─── Information provided
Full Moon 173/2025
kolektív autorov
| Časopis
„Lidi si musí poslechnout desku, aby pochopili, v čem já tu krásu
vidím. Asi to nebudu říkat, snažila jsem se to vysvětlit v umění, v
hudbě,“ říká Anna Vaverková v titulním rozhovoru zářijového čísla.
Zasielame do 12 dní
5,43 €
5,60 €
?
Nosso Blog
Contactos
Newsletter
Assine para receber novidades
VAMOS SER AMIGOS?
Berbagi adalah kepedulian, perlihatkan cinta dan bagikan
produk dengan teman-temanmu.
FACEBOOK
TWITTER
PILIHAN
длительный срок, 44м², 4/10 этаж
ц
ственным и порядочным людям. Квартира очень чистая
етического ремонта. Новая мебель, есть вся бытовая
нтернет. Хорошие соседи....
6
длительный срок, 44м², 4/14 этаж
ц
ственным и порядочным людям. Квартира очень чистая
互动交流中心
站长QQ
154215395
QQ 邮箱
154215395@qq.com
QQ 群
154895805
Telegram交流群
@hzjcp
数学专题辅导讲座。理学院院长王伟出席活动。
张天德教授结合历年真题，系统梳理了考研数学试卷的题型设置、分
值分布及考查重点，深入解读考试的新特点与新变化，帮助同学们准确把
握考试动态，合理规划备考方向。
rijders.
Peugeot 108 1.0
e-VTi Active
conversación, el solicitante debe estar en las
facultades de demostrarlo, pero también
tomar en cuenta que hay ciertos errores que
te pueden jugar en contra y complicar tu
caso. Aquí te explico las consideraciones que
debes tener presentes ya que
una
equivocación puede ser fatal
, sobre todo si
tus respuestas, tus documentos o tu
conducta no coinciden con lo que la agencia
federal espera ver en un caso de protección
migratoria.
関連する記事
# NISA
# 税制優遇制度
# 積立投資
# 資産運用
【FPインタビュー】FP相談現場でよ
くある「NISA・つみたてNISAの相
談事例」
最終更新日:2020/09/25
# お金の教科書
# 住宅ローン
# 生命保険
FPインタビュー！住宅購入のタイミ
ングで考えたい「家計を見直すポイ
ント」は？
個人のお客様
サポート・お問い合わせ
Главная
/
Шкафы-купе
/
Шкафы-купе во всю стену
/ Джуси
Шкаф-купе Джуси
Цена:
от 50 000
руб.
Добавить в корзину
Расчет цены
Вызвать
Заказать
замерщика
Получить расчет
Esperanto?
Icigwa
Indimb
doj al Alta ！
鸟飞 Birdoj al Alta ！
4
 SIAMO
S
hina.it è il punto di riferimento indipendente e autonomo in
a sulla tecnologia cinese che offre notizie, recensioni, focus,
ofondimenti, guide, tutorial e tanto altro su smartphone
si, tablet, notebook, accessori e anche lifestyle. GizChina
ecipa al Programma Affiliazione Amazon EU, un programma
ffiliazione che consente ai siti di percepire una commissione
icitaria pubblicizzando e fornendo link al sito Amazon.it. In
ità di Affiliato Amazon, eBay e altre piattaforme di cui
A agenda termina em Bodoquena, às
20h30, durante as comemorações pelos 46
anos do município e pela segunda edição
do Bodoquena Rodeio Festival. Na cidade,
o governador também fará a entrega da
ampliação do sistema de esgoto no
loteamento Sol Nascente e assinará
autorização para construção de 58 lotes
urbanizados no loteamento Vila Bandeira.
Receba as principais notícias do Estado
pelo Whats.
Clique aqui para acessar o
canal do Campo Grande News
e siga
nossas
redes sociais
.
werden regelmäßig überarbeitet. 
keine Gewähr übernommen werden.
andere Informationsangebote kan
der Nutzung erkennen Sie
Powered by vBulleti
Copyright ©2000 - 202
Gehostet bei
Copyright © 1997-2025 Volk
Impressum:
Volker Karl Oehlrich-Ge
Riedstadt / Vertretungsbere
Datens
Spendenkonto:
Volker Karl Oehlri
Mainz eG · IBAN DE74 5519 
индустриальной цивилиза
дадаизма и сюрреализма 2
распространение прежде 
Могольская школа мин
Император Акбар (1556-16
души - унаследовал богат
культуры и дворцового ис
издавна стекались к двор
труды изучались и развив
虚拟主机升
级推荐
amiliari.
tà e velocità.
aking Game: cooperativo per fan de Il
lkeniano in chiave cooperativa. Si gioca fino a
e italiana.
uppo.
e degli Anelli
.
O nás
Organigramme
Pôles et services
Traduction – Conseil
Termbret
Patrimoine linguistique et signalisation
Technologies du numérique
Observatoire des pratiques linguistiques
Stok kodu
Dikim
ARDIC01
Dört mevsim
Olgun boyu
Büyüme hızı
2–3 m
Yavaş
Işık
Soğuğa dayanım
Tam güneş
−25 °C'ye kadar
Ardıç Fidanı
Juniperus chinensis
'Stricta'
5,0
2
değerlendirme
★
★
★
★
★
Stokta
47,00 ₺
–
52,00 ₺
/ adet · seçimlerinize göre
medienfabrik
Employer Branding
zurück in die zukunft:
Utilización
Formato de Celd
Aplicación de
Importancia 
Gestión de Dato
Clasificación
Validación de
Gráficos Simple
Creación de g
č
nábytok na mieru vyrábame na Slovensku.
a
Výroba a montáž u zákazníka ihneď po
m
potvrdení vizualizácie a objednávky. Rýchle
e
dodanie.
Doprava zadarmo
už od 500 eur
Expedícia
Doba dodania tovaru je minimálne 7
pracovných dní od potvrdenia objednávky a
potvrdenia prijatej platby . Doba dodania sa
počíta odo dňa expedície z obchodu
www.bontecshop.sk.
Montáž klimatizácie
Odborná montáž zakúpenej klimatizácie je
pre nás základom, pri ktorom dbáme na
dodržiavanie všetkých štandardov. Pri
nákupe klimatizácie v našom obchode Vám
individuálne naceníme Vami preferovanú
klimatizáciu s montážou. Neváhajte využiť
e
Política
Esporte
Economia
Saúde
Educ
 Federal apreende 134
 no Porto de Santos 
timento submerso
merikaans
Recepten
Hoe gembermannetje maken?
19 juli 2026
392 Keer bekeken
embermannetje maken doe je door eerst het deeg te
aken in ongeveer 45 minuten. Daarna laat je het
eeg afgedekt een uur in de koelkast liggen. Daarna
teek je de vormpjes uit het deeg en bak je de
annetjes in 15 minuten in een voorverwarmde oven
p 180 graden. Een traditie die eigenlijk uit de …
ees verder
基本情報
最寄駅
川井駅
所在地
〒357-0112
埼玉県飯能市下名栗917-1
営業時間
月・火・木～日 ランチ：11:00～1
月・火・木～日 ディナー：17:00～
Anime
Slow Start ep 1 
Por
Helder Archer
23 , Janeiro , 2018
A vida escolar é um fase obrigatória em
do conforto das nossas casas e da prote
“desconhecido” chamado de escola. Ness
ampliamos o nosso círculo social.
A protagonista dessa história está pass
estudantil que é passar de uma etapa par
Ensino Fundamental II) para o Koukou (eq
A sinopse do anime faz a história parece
──────
[Exercise objective] Using the records above, repeat exactly the lines from the first one through the line with "conducta no coinciden con lo que la agencia".

[Exercise response]
Full Moon 173/2025
kolektív autorov
| Časopis
„Lidi si musí poslechnout desku, aby pochopili, v čem já tu krásu
vidím. Asi to nebudu říkat, snažila jsem se to vysvětlit v umění, v
hudbě,“ říká Anna Vaverková v titulním rozhovoru zářijového čísla.
Zasielame do 12 dní
5,43 €
5,60 €
?
Nosso Blog
Contactos
Newsletter
Assine para receber novidades
VAMOS SER AMIGOS?
Berbagi adalah kepedulian, perlihatkan cinta dan bagikan
produk dengan teman-temanmu.
FACEBOOK
TWITTER
PILIHAN
длительный срок, 44м², 4/10 этаж
ц
ственным и порядочным людям. Квартира очень чистая
етического ремонта. Новая мебель, есть вся бытовая
нтернет. Хорошие соседи....
6
длительный срок, 44м², 4/14 этаж
ц
ственным и порядочным людям. Квартира очень чистая
互动交流中心
站长QQ
154215395
QQ 邮箱
154215395@qq.com
QQ 群
154895805
Telegram交流群
@hzjcp
数学专题辅导讲座。理学院院长王伟出席活动。
张天德教授结合历年真题，系统梳理了考研数学试卷的题型设置、分
值分布及考查重点，深入解读考试的新特点与新变化，帮助同学们准确把
握考试动态，合理规划备考方向。
rijders.
Peugeot 108 1.0
e-VTi Active
conversación, el solicitante debe estar en las
facultades de demostrarlo, pero también
tomar en cuenta que hay ciertos errores que
te pueden jugar en contra y complicar tu
caso. Aquí te explico las consideraciones que
debes tener presentes ya que
una
equivocación puede ser fatal
, sobre todo si
tus respuestas, tus documentos o tu
conducta no coinciden con lo que la agencia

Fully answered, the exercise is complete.